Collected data
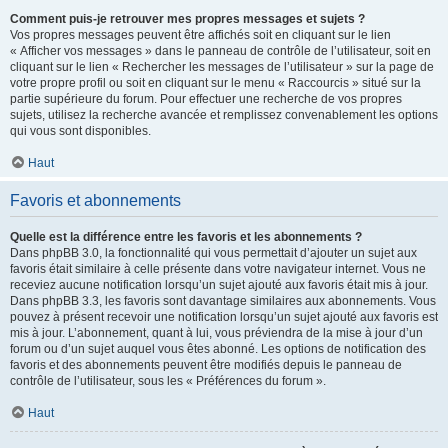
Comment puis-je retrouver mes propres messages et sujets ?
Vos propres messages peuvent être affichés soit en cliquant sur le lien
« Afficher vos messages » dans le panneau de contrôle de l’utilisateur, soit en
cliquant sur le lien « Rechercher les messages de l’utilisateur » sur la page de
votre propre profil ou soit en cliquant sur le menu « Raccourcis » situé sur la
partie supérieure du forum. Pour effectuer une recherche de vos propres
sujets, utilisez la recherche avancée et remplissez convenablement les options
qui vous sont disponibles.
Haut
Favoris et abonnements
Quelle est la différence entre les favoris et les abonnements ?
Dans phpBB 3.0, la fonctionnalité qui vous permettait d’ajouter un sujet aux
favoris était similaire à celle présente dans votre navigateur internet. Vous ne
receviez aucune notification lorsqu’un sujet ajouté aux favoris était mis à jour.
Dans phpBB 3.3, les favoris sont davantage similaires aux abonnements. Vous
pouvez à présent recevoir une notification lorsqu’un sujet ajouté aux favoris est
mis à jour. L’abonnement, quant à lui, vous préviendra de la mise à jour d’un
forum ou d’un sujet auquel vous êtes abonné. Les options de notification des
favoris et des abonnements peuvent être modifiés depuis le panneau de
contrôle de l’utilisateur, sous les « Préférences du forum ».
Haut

--

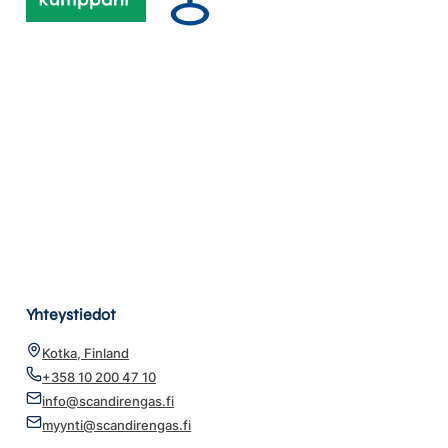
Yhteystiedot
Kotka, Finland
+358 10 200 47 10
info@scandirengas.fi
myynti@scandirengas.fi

YOUR OBJECTIVE
Within the entries above, find the string "scandirengas" and return each line that holds it.

WRITTEN ANSWER
info@scandirengas.fi
myynti@scandirengas.fi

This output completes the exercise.